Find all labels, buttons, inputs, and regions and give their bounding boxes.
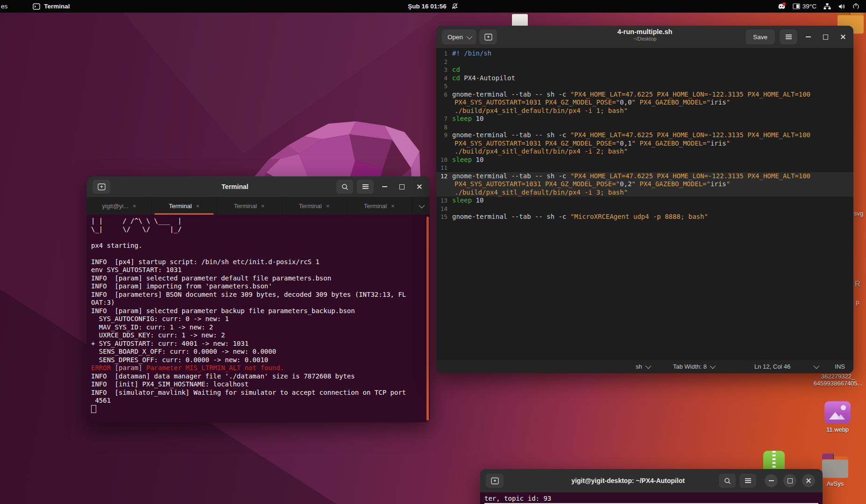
terminal-tab[interactable]: Terminal× (282, 197, 347, 215)
desktop-folder-avsys[interactable]: AvSys (820, 456, 850, 487)
system-monitor-tray-icon[interactable]: 39°C (793, 3, 816, 10)
clock-menu[interactable]: Şub 16 01:56 (408, 3, 458, 10)
new-document-button[interactable] (479, 29, 497, 44)
desktop-file-362279322[interactable]: 362279322_ 6459938667405... (813, 373, 863, 387)
terminal-cursor (91, 405, 96, 413)
terminal-text: UXRCE_DDS_KEY: curr: 1 -> new: 2 (91, 331, 225, 339)
menu-button[interactable] (357, 180, 374, 194)
terminal-output[interactable]: | | / /^\ \ \___ |\_| \/ \/ |_/px4 start… (87, 215, 430, 422)
minimize-button[interactable] (765, 474, 778, 487)
maximize-button[interactable] (399, 184, 405, 189)
editor-line: 8 (436, 123, 853, 132)
open-button[interactable]: Open (442, 29, 476, 44)
maximize-button[interactable] (783, 474, 796, 487)
terminal-tab[interactable]: Terminal× (152, 197, 217, 215)
terminal-tab[interactable]: yigit@yi...× (87, 197, 152, 215)
editor-line: 5 (436, 82, 853, 91)
line-number: 1 (436, 49, 451, 58)
code-text (453, 164, 853, 172)
close-button[interactable] (802, 474, 815, 487)
editor-line: 12gnome-terminal --tab -- sh -c "PX4_HOM… (436, 172, 853, 197)
terminal-line (91, 250, 430, 258)
editor-text-area[interactable]: 1#! /bin/sh23cd4cd PX4-Autopilot56gnome-… (436, 48, 853, 359)
new-tab-button[interactable] (486, 474, 504, 488)
line-number: 7 (436, 115, 451, 123)
line-number: 6 (436, 91, 451, 115)
network-tray-icon[interactable] (823, 3, 831, 10)
terminal-titlebar[interactable]: yigit@yigit-desktop: ~/PX4-Autopilot (480, 469, 823, 492)
tab-close-icon[interactable]: × (196, 203, 200, 210)
tab-label: yigit@yi... (102, 203, 129, 210)
terminal-titlebar[interactable]: Terminal (87, 176, 430, 197)
language-selector[interactable]: sh (636, 363, 650, 370)
save-button[interactable]: Save (745, 29, 775, 44)
menu-button[interactable] (739, 474, 756, 488)
system-tray[interactable]: 39°C (778, 3, 866, 10)
code-token: PX4-Autopilot (460, 74, 515, 82)
open-button-label: Open (447, 34, 463, 41)
tab-close-icon[interactable]: × (261, 203, 265, 210)
terminal-text: px4 starting. (91, 242, 142, 249)
terminal-tab[interactable]: Terminal× (217, 197, 282, 215)
maximize-button[interactable] (823, 35, 828, 40)
power-tray-icon[interactable] (852, 3, 859, 10)
code-token: gnome-terminal --tab -- sh -c (452, 91, 570, 98)
close-button[interactable] (417, 184, 422, 189)
chevron-down-icon[interactable] (814, 363, 820, 369)
file-label-line2: 6459938667405... (813, 380, 863, 387)
tab-close-icon[interactable]: × (133, 203, 136, 210)
minimize-button[interactable] (806, 36, 811, 37)
terminal-scrollbar[interactable] (426, 217, 429, 420)
editor-line: 6gnome-terminal --tab -- sh -c "PX4_HOME… (436, 91, 853, 115)
line-number: 10 (436, 156, 451, 164)
search-button[interactable] (719, 474, 736, 488)
code-token: 0,1 (620, 140, 632, 147)
code-token: cd (452, 66, 460, 73)
terminal-output[interactable]: ter, topic id: 93INFO [uxrce_dds_client]… (480, 492, 823, 504)
tab-close-icon[interactable]: × (326, 203, 330, 210)
line-number: 14 (436, 205, 451, 213)
code-token: " PX4_GAZEBO_MODEL=" (632, 98, 710, 106)
terminal-line: SENS_BOARD_X_OFF: curr: 0.0000 -> new: 0… (91, 348, 430, 356)
editor-line: 10sleep 10 (436, 156, 853, 164)
terminal-line: px4 starting. (91, 242, 430, 250)
code-token: 0,0 (620, 98, 632, 106)
tab-close-icon[interactable]: × (391, 203, 395, 210)
line-number: 3 (436, 66, 451, 74)
tab-width-selector[interactable]: Tab Width: 8 (673, 363, 714, 370)
search-button[interactable] (336, 180, 353, 194)
notification-badge (782, 2, 786, 6)
cursor-position[interactable]: Ln 12, Col 46 (754, 363, 790, 370)
editor-titlebar[interactable]: Open 4-run-multiple.sh ~/Desktop Save (436, 26, 853, 48)
editor-line: 11 (436, 164, 853, 172)
editor-line: 9gnome-terminal --tab -- sh -c "PX4_HOME… (436, 131, 853, 156)
tab-list-button[interactable] (412, 197, 430, 215)
code-text (453, 123, 853, 132)
image-file-icon (824, 401, 851, 424)
new-tab-icon (484, 34, 492, 41)
terminal-text: \_| \/ \/ |_/ (91, 225, 182, 233)
volume-tray-icon[interactable] (838, 3, 845, 10)
top-bar: es Terminal Şub 16 01:56 (0, 0, 866, 13)
new-tab-button[interactable] (92, 180, 110, 194)
terminal-line: + SYS_AUTOSTART: curr: 4001 -> new: 1031 (91, 340, 430, 348)
terminal-text: SENS_BOARD_X_OFF: curr: 0.0000 -> new: 0… (91, 348, 276, 355)
terminal-line (91, 405, 430, 414)
activities-partial-label[interactable]: es (1, 3, 7, 10)
save-button-label: Save (753, 34, 767, 41)
terminal-tab[interactable]: Terminal× (347, 197, 412, 215)
focused-app-menu[interactable]: Terminal (33, 3, 70, 10)
terminal-text: INFO [init] PX4_SIM_HOSTNAME: localhost (91, 380, 248, 388)
code-text: gnome-terminal --tab -- sh -c "PX4_HOME_… (453, 172, 853, 197)
line-number: 5 (436, 82, 451, 91)
minimize-button[interactable] (382, 186, 387, 187)
discord-tray-icon[interactable] (778, 3, 786, 10)
terminal-line: \_| \/ \/ |_/ (91, 225, 430, 234)
close-button[interactable] (840, 34, 846, 40)
menu-button[interactable] (780, 29, 797, 44)
desktop-image-11webp[interactable]: 11.webp (821, 401, 854, 433)
code-token: sleep (452, 115, 472, 122)
code-token: #! /bin/sh (452, 49, 491, 57)
code-token: " PX4_GAZEBO_MODEL=" (632, 180, 710, 188)
terminal-line: MAV_SYS_ID: curr: 1 -> new: 2 (91, 323, 430, 332)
═══
__Your goal__
Write every record out again exactly; no pictures belong in the copy.

__Solution__
Find all labels, buttons, inputs, and regions and give their bounding boxes.
terminal-tab[interactable]: Terminal× (282, 197, 347, 215)
desktop-folder-avsys[interactable]: AvSys (820, 456, 850, 487)
system-monitor-tray-icon[interactable]: 39°C (793, 3, 816, 10)
clock-menu[interactable]: Şub 16 01:56 (408, 3, 458, 10)
new-document-button[interactable] (479, 29, 497, 44)
desktop-file-362279322[interactable]: 362279322_ 6459938667405... (813, 373, 863, 387)
terminal-cursor (91, 405, 96, 413)
terminal-text: UXRCE_DDS_KEY: curr: 1 -> new: 2 (91, 331, 225, 339)
menu-button[interactable] (357, 180, 374, 194)
terminal-output[interactable]: | | / /^\ \ \___ |\_| \/ \/ |_/px4 start… (87, 215, 430, 422)
minimize-button[interactable] (765, 474, 778, 487)
maximize-button[interactable] (399, 184, 405, 189)
editor-line: 8 (436, 123, 853, 132)
open-button[interactable]: Open (442, 29, 476, 44)
maximize-button[interactable] (783, 474, 796, 487)
terminal-tab[interactable]: Terminal× (152, 197, 217, 215)
terminal-tab[interactable]: yigit@yi...× (87, 197, 152, 215)
editor-line: 5 (436, 82, 853, 91)
line-number: 1 (436, 49, 451, 58)
code-text (453, 164, 853, 172)
close-button[interactable] (802, 474, 815, 487)
editor-line: 12gnome-terminal --tab -- sh -c "PX4_HOM… (436, 172, 853, 197)
terminal-line (91, 250, 430, 258)
editor-text-area[interactable]: 1#! /bin/sh23cd4cd PX4-Autopilot56gnome-… (436, 48, 853, 359)
new-tab-button[interactable] (486, 474, 504, 488)
line-number: 7 (436, 115, 451, 123)
line-number: 6 (436, 91, 451, 115)
network-tray-icon[interactable] (823, 3, 831, 10)
terminal-titlebar[interactable]: yigit@yigit-desktop: ~/PX4-Autopilot (480, 469, 823, 492)
tab-close-icon[interactable]: × (196, 203, 200, 210)
tab-label: yigit@yi... (102, 203, 129, 210)
terminal-titlebar[interactable]: Terminal (87, 176, 430, 197)
language-selector[interactable]: sh (636, 363, 650, 370)
save-button[interactable]: Save (745, 29, 775, 44)
menu-button[interactable] (739, 474, 756, 488)
system-tray[interactable]: 39°C (778, 3, 866, 10)
code-token: PX4-Autopilot (460, 74, 515, 82)
open-button-label: Open (447, 34, 463, 41)
tab-close-icon[interactable]: × (261, 203, 265, 210)
terminal-text: px4 starting. (91, 242, 142, 249)
terminal-tab[interactable]: Terminal× (217, 197, 282, 215)
maximize-button[interactable] (823, 35, 828, 40)
power-tray-icon[interactable] (852, 3, 859, 10)
code-token: gnome-terminal --tab -- sh -c (452, 91, 570, 98)
close-button[interactable] (417, 184, 422, 189)
chevron-down-icon[interactable] (814, 363, 820, 369)
file-label-line2: 6459938667405... (813, 380, 863, 387)
tab-close-icon[interactable]: × (133, 203, 136, 210)
minimize-button[interactable] (806, 36, 811, 37)
terminal-scrollbar[interactable] (426, 217, 429, 420)
editor-line: 6gnome-terminal --tab -- sh -c "PX4_HOME… (436, 91, 853, 115)
line-number: 10 (436, 156, 451, 164)
search-button[interactable] (719, 474, 736, 488)
code-token: 0,1 (620, 140, 632, 147)
code-token: cd (452, 66, 460, 73)
terminal-output[interactable]: ter, topic id: 93INFO [uxrce_dds_client]… (480, 492, 823, 504)
tab-close-icon[interactable]: × (326, 203, 330, 210)
line-number: 14 (436, 205, 451, 213)
code-token: " PX4_GAZEBO_MODEL=" (632, 98, 710, 106)
terminal-line: SENS_BOARD_X_OFF: curr: 0.0000 -> new: 0… (91, 348, 430, 356)
editor-line: 10sleep 10 (436, 156, 853, 164)
terminal-line: px4 starting. (91, 242, 430, 250)
code-token: 0,0 (620, 98, 632, 106)
tab-close-icon[interactable]: × (391, 203, 395, 210)
line-number: 3 (436, 66, 451, 74)
tab-width-selector[interactable]: Tab Width: 8 (673, 363, 714, 370)
search-button[interactable] (336, 180, 353, 194)
notification-badge (782, 2, 786, 6)
cursor-position[interactable]: Ln 12, Col 46 (754, 363, 790, 370)
editor-titlebar[interactable]: Open 4-run-multiple.sh ~/Desktop Save (436, 26, 853, 48)
editor-line: 11 (436, 164, 853, 172)
editor-line: 9gnome-terminal --tab -- sh -c "PX4_HOME… (436, 131, 853, 156)
tab-list-button[interactable] (412, 197, 430, 215)
code-text (453, 123, 853, 132)
image-file-icon (824, 401, 851, 424)
new-tab-icon (484, 34, 492, 41)
terminal-text: \_| \/ \/ |_/ (91, 225, 182, 233)
volume-tray-icon[interactable] (838, 3, 845, 10)
top-bar: es Terminal Şub 16 01:56 (0, 0, 866, 13)
new-tab-button[interactable] (92, 180, 110, 194)
terminal-line: + SYS_AUTOSTART: curr: 4001 -> new: 1031 (91, 340, 430, 348)
terminal-text: SENS_BOARD_X_OFF: curr: 0.0000 -> new: 0… (91, 348, 276, 355)
terminal-line (91, 405, 430, 414)
activities-partial-label[interactable]: es (1, 3, 7, 10)
save-button-label: Save (753, 34, 767, 41)
terminal-tab[interactable]: Terminal× (347, 197, 412, 215)
focused-app-menu[interactable]: Terminal (33, 3, 70, 10)
terminal-text: INFO [init] PX4_SIM_HOSTNAME: localhost (91, 380, 248, 388)
code-text: gnome-terminal --tab -- sh -c "PX4_HOME_… (453, 172, 853, 197)
line-number: 5 (436, 82, 451, 91)
minimize-button[interactable] (382, 186, 387, 187)
discord-tray-icon[interactable] (778, 3, 786, 10)
terminal-line: \_| \/ \/ |_/ (91, 225, 430, 234)
close-button[interactable] (840, 34, 846, 40)
menu-button[interactable] (780, 29, 797, 44)
desktop-image-11webp[interactable]: 11.webp (821, 401, 854, 433)
code-token: sleep (452, 115, 472, 122)
code-token: #! /bin/sh (452, 49, 491, 57)
code-token: " PX4_GAZEBO_MODEL=" (632, 180, 710, 188)
terminal-line: MAV_SYS_ID: curr: 1 -> new: 2 (91, 323, 430, 332)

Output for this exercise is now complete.